Fueling Your Athletic Performance
Despite whether you are an athlete or not, an increase in physical activity requires an increase in food consumption to fuel your body in training. Consistent feeding throughout the day will keep your metabolism up, ensure nutrient delivery to the muscles, and help minimize fatigue. Eating breakfast, lunch, and dinner with snacks between each meal, as well as a small snack before bed is a great example of how often you should eat.
Fueling your body prior to a workout is essential, whether it is a meal 2 hours before or just a snack 30 minutes before, this food should consist of mostly carbohydrates, moderate protein, and minimal fat. Everybody is a little different in what they can and cannot eat before training, some people will not be able to tolerate a snack 30 minutes prior to training, and others may be able to have a snack ten minutes prior. It’s up to you to figure out what works for you and stick to it.
The most essential part of eating is right after training. You should eat a snack that consists of mostly carbohydrates and protein as soon as possible after finishing your workout. This will help ensure optimal recovery, repair of the muscles that were stressed during training, and replenish glycogen stores. A popular choice for a post workout meal is a protein shake containing whey protein, and carbohydrates.
Fluid intake is also very important throughout the whole day, not only during or post workout. Staying hydrated throughout the day is especially important if a lot of fluid was lost through sweat during training. The recommended fluid intake is: approximately 14-22 ounces before training, 6-12 ounces every 20 minutes during training, and 16-24 ounces per pound of body weight lost during training for recovery.
Eating a wide variety of foods is also very important to be sure that you get the vitamins and minerals needed to re-fuel your body. Lean protein, and a fruit or vegetable should be eaten at every meal. Fruits and vegetables are key in supplying your body with vitamins and minerals essential to your recovery. Carbohydrates such as breads, pasta, nuts, potatoes, and rice are also essential to fuel the body when eaten before and after training. The rest of your carbohydrate intake should come from fruits and vegetables as often as you would like. Limit calorie containing drinks such as fruit juices, soda, energy drinks, and ALCOHOL as these sugars often get stored as fat. Be sure not to eliminate healthy fats from your diet as a certain amount of good fat is necessary for normal bodily functions, and optimal performance. Fats from foods such as nuts, seeds, fish, and healthy oils are healthy fats.

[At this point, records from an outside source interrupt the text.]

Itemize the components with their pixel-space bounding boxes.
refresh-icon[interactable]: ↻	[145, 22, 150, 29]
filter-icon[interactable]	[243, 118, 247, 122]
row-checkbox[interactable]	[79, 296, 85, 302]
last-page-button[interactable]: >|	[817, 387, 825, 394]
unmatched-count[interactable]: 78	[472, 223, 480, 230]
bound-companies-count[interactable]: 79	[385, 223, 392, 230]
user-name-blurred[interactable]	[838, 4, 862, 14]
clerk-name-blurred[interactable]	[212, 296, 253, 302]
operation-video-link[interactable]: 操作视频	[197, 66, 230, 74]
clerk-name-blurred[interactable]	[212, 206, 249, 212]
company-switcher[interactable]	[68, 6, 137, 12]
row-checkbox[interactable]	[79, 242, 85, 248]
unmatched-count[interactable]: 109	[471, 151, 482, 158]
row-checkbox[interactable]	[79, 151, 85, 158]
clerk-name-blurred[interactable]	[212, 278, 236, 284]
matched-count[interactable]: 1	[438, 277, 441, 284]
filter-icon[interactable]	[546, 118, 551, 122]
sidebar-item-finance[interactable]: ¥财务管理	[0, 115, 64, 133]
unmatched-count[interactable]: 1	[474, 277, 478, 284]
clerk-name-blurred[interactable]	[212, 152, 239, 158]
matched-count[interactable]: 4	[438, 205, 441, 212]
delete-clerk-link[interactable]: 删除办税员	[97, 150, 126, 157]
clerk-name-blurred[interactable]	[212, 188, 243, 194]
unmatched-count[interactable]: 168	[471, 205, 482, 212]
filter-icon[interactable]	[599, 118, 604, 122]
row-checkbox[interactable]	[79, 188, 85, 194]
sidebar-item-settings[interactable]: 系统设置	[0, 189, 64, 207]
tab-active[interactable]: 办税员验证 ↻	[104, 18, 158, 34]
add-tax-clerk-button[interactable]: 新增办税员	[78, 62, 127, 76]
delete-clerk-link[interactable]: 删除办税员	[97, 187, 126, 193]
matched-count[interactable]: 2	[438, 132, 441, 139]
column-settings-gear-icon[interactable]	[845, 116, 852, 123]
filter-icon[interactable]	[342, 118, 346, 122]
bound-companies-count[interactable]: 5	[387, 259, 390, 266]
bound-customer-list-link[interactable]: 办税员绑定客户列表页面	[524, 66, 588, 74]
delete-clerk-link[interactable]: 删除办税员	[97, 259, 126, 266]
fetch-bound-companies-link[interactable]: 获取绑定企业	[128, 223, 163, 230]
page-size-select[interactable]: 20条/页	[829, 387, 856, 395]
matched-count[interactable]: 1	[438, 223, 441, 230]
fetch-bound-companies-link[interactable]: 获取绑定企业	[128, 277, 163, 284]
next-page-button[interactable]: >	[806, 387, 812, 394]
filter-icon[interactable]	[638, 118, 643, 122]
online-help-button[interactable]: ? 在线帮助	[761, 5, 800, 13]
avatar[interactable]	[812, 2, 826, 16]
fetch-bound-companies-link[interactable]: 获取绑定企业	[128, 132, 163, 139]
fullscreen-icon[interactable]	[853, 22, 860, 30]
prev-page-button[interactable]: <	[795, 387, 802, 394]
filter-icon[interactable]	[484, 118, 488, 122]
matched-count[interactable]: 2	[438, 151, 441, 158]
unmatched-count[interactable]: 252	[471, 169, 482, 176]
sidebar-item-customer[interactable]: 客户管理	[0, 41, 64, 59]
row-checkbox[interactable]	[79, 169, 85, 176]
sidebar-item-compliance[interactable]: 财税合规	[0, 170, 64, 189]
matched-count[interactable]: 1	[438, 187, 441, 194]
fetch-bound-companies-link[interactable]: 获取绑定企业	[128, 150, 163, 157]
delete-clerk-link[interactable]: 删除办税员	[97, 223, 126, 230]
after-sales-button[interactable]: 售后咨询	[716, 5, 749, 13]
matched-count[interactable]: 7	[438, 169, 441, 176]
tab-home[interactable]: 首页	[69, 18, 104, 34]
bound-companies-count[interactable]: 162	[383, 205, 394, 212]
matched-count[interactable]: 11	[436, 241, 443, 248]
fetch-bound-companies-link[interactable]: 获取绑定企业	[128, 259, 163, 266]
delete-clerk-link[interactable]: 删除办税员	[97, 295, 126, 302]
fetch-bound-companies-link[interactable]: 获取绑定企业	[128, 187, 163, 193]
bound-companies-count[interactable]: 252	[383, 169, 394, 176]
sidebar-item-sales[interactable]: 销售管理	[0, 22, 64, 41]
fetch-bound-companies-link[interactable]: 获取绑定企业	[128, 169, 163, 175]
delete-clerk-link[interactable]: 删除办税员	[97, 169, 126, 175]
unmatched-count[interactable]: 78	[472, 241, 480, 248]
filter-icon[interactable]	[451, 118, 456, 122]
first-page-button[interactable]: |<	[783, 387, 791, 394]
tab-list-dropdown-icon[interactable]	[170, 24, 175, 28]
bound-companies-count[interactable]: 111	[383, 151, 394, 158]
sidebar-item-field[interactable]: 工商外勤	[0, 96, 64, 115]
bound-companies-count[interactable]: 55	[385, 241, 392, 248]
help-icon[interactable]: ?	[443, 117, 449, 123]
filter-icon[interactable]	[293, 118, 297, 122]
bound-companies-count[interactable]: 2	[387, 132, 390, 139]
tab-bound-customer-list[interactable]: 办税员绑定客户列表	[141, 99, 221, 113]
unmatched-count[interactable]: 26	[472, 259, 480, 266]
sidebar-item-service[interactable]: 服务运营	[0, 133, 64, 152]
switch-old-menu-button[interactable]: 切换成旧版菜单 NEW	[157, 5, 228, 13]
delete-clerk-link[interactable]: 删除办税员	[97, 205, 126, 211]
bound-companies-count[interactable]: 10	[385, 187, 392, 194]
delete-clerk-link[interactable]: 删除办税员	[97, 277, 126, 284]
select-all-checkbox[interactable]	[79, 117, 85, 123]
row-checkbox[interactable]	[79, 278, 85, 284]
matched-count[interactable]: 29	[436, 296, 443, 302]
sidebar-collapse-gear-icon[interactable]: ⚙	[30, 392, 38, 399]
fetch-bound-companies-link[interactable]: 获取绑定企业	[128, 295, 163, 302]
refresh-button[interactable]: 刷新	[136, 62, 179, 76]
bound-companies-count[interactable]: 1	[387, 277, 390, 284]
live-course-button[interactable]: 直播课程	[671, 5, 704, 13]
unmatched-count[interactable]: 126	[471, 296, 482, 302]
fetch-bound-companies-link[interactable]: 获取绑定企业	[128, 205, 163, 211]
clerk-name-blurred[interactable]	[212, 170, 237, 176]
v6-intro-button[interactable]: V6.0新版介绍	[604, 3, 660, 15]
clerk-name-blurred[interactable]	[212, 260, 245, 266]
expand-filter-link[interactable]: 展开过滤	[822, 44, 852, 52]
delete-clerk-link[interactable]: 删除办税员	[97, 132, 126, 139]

Many supplements on the market today claim to be a magic pill or powder to be the key for unlocking an athletes maximum potential, and are usually made of creatine, glutamine, arginine, HMB, etc. An athlete’s daily food intake should ensure that they get these in the body. A supplement is to be used when someone is lacking these in regular food intake. Protein supplements in the form of bars, powders, and shakes are the most reasonable means of supplementation; everything else ultimately ends up being a very expensive form of waste. The best thing an athlete can do is eat a wide variety of foods, plan their meals around their training schedule and fuel their body with the greatest amounts of unprocessed foods as possible.